# Hydraulic hose replacement cost?



## Lawn Goat

Hi guys, I have a pinhole on the pto hydraulic line of my f350 dump. I really do dont have time to replace the hose myself plus I have never replaced one. I was wondering if anyone has ever paid a hyraulic shop to do a replacement and what the damage was? The hose and oil is only worth $100 and maybe an hour or two labor... Any input? Thanks....


----------



## olyman

Lawn Goat said:


> Hi guys, I have a pinhole on the pto hydraulic line of my f350 dump. I really do dont have time to replace the hose myself plus I have never replaced one. I was wondering if anyone has ever paid a hyraulic shop to do a replacement and what the damage was? The hose and oil is only worth $100 and maybe an hour or two labor... Any input? Thanks....


 
hoses are easy..get it off,,just open end wrenches..then go to a farm tractor place,,and have the hose made.....premade at a tractor supply type place,,will cost more,,and be the wrong length....plug where the hose goes to the cyl,,and the pressure port..should lose very little oil...


----------



## Lawn Goat

*Thanks guys*

Thanks for feedback guys, I found one shop by me and altough he wouldn't quote me... he hinted around 100 for hose, some fluid...25, and a few hours labor... I had the impression of $350-$400 complete. Seems fair, but I would rather save the $$$. 
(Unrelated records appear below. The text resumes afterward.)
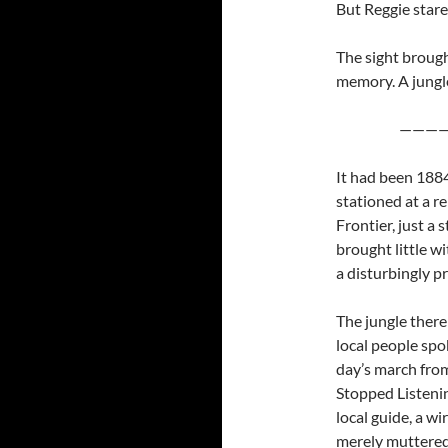
But Reggie star
The sight brough
memory. A jungle
————
It had been 1884
stationed at a r
Frontier, just a
brought little w
a disturbingly p
The jungle there
local people spo
day’s march fro
Stopped Listenin
local guide, a w
merely muttered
I am going to do it myself. I have a few hose places around me so that is not an issue. I do not think I can access with bed down but do not think I need much room, Planning on using some super heavy duty old school truck ramps that I have, I know they are strong enough to support the weight and I can place them so they do not kick out.

I am concerned with blocking the bed... I like being alive and all in one piece. I wish I had access to the fancy brace supports, any recomendations on blocking greatly appreciated as well. Thanks again


----------



## lone wolf

Lawn Goat said:


> Thanks for feedback guys, I found one shop by me and altough he wouldn't quote me... he hinted around 100 for hose, some fluid...25, and a few hours labor... I had the impression of $350-$400 complete. Seems fair, but I would rather save the $$$.
> 
> I am going to do it myself. I have a few hose places around me so that is not an issue. I do not think I can access with bed down but do not think I need much room, Planning on using some super heavy duty old school truck ramps that I have, I know they are strong enough to support the weight and I can place them so they do not kick out.
> 
> I am concerned with blocking the bed... I like being alive and all in one piece. I wish I had access to the fancy brace supports, any recomendations on blocking greatly appreciated as well. Thanks again


 
350 -400 is high


----------



## lone wolf

lone wolf said:


> 350 -400 is high


 
When I blocked mine up I used 4 or 5 supports in case any failed.


----------



## Lawn Goat

Yeah, I was thinking $200 but not the impression shop left me. What did you block with? I was going to use the ramps and also some concrete block and lumber as a backup. Thanks


----------



## lone wolf

Lawn Goat said:


> Yeah, I was thinking $200 but not the impression shop left me. What did you block with? I was going to use the ramps and also some concrete block and lumber as a backup. Thanks


 
I used steel wheel chocks and lots of logs.Does that truck have a body prop also?You cant be to careful .I dont trust concrete blocks at all.You are better off with wood.


----------



## Lawn Goat

I do not have a body prop on this one... which scares the hell out of me. I was considering logs too. I have plenty of things but just affraid of them kicking out... I was online looking for ideas, but the only info I could find was stories about guys getting crushed, loosing limbs, and adds to buy brace brackets... which are very expensive and I honestly would have the same concern with them kicking out even though osha really praises them. I like my ramps and will be sure to back up block as well. I think I am going to do it today... I will take some pics and post then, but no making fun of my truck... even though its almost as old as me. Ha ha. Catch you later. Thanks again.


----------



## Lawn Goat

*Hose replaced -bracing pics*

I was able to replace the hose yesterday. It went smooth and the truck ramps worked perfectly and were very safe. After I placed them I did my best to dislodge them and they held. I also placed some timber rounds in as back up. It was about an hour to complete plus time to run and have a hose made. Hose was only $28 and fluid was $58... so at under $100, well worth doing myself. I attached some pics and thank you guys for the help. I would recommend using these ramps, but please mind they are heavy duty commercial ramps... they weigh around 100 Lbs each and are structual steel... not the ones you buy now days at advance auto and such. Thanks again, sean

View attachment 202405
View attachment 202406


----------



## lone wolf

Lawn Goat said:


> I was able to replace the hose yesterday. It went smooth and the truck ramps worked perfectly and were very safe. After I placed them I did my best to dislodge them and they held. I also placed some timber rounds in as back up. It was about an hour to complete plus time to run and have a hose made. Hose was only $28 and fluid was $58... so at under $100, well worth doing myself. I attached some pics and thank you guys for the help. I would recommend using these ramps, but please mind they are heavy duty commercial ramps... they weigh around 100 Lbs each and are structual steel... not the ones you buy now days at advance auto and such. Thanks again, sean
> 
> View attachment 202405
> View attachment 202406


 Is that a chevy?


----------



## Lawn Goat

1977 F350... 351 4sp w/granny. Not the smoothest ride but gets the work done.


----------



## Lawn Goat

*bending*

I did consider the the placement and the possibility of frame damage, I was comfortable with the placement as each bed beam load was distributed over the length of the ramp ( about 24") and not just one point on each beam and each frame beam load was distibuted over 4 points 12" apart... for what its worth I agree with you, but it was a judgement call that I was comfortable with. Thanks for pointing it out.


----------